=== Begin Enclosure ===

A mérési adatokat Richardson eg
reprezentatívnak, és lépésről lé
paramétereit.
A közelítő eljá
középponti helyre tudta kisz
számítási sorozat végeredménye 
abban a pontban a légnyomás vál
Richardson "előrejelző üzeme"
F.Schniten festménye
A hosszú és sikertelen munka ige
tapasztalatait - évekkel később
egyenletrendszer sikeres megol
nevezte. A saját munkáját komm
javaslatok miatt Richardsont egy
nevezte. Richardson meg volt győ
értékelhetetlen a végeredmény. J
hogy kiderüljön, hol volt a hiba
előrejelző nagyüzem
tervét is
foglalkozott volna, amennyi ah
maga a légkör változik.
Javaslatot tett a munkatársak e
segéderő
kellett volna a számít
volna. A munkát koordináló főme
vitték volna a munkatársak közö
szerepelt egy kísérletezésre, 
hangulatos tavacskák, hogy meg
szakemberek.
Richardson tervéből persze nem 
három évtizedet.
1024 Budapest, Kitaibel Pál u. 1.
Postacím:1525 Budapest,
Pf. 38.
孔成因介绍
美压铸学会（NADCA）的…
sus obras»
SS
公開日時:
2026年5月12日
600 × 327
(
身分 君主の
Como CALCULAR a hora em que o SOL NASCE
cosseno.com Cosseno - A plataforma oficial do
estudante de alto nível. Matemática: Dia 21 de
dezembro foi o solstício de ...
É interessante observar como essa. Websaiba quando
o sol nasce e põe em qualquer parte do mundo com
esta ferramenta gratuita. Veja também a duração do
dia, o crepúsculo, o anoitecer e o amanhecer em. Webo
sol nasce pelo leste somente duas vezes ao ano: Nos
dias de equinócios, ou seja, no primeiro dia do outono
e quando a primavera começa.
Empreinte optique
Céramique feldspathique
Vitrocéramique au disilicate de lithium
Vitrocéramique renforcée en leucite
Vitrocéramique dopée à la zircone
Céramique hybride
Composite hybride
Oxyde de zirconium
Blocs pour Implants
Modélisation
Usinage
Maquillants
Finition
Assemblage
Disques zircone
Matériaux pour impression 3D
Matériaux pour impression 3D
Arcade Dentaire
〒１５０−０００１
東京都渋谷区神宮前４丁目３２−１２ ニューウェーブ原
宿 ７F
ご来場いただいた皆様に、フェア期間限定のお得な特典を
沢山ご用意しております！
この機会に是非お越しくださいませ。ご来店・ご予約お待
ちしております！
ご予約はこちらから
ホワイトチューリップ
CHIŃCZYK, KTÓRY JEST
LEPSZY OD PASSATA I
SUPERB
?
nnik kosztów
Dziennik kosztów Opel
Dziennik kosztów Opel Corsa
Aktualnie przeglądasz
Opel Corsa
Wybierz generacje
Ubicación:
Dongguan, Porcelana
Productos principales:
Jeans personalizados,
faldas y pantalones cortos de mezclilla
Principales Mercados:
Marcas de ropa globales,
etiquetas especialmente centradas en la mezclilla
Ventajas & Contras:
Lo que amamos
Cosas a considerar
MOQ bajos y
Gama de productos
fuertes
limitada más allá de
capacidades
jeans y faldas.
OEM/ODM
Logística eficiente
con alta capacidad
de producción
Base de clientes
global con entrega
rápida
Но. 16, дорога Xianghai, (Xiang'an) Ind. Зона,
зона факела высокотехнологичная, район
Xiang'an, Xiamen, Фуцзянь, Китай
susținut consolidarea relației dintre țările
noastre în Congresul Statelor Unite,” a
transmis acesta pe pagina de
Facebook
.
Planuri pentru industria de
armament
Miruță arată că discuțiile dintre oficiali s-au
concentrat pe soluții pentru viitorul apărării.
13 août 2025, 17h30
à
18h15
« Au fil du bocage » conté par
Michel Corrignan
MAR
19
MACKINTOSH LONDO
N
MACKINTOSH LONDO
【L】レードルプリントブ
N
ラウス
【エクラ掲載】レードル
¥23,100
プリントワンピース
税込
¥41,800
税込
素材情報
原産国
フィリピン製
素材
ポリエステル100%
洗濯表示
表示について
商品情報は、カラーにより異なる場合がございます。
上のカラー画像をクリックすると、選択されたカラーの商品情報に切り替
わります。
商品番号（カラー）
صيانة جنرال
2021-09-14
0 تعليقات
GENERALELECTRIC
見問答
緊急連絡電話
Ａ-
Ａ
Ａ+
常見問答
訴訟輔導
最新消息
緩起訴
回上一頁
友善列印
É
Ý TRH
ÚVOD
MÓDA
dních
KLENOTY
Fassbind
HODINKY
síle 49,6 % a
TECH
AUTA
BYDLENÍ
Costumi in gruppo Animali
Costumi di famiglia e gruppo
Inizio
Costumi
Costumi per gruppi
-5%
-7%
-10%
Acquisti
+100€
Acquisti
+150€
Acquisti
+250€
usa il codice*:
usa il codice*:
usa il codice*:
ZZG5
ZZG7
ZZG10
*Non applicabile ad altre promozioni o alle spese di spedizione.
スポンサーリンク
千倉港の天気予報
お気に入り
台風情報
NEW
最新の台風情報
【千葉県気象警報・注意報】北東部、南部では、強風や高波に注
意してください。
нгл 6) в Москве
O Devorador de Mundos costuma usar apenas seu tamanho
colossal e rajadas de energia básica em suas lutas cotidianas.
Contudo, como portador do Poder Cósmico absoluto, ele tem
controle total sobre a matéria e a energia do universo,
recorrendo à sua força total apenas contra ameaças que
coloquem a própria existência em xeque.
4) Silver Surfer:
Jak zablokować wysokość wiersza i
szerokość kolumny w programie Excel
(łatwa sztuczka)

=== End Enclosure ===

WHAT YOU WILL DO >>
The listing above holds a line with "dia, o crepúsculo, o" and a line with "Wybierz generacje". Print the stretch from the first through the second, exactly and alone.

RESPONSE TO THE EXERCISE >>
dia, o crepúsculo, o anoitecer e o amanhecer em. Webo
sol nasce pelo leste somente duas vezes ao ano: Nos
dias de equinócios, ou seja, no primeiro dia do outono
e quando a primavera começa.
Empreinte optique
Céramique feldspathique
Vitrocéramique au disilicate de lithium
Vitrocéramique renforcée en leucite
Vitrocéramique dopée à la zircone
Céramique hybride
Composite hybride
Oxyde de zirconium
Blocs pour Implants
Modélisation
Usinage
Maquillants
Finition
Assemblage
Disques zircone
Matériaux pour impression 3D
Matériaux pour impression 3D
Arcade Dentaire
〒１５０−０００１
東京都渋谷区神宮前４丁目３２−１２ ニューウェーブ原
宿 ７F
ご来場いただいた皆様に、フェア期間限定のお得な特典を
沢山ご用意しております！
この機会に是非お越しくださいませ。ご来店・ご予約お待
ちしております！
ご予約はこちらから
ホワイトチューリップ
CHIŃCZYK, KTÓRY JEST
LEPSZY OD PASSATA I
SUPERB
?
nnik kosztów
Dziennik kosztów Opel
Dziennik kosztów Opel Corsa
Aktualnie przeglądasz
Opel Corsa
Wybierz generacje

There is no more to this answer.